■ Provided records ■
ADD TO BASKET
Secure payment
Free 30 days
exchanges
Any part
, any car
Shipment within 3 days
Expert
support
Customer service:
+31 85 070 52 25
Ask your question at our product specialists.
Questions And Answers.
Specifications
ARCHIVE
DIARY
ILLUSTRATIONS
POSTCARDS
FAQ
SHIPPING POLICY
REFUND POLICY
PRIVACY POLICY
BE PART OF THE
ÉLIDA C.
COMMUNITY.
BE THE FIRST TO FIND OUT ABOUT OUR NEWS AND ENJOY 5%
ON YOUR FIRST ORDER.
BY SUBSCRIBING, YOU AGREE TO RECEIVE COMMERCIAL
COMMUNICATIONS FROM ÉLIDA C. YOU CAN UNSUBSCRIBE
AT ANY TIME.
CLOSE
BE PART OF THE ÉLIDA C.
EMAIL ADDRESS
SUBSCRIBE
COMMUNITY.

* * *

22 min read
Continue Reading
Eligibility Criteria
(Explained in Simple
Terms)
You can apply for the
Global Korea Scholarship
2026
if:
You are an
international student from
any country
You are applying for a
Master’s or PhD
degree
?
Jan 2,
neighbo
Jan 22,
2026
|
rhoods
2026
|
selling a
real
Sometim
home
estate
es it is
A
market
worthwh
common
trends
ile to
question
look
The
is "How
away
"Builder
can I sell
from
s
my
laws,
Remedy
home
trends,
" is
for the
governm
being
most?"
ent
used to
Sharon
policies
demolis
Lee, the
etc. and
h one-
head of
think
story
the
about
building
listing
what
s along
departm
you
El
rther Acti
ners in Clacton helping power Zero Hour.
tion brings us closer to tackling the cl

■ What to work on ■
Make a copy of each line in the records above that has the word "ÉLIDA".

■ Answer to the problem ■
ÉLIDA C.
COMMUNICATIONS FROM ÉLIDA C. YOU CAN UNSUBSCRIBE
BE PART OF THE ÉLIDA C.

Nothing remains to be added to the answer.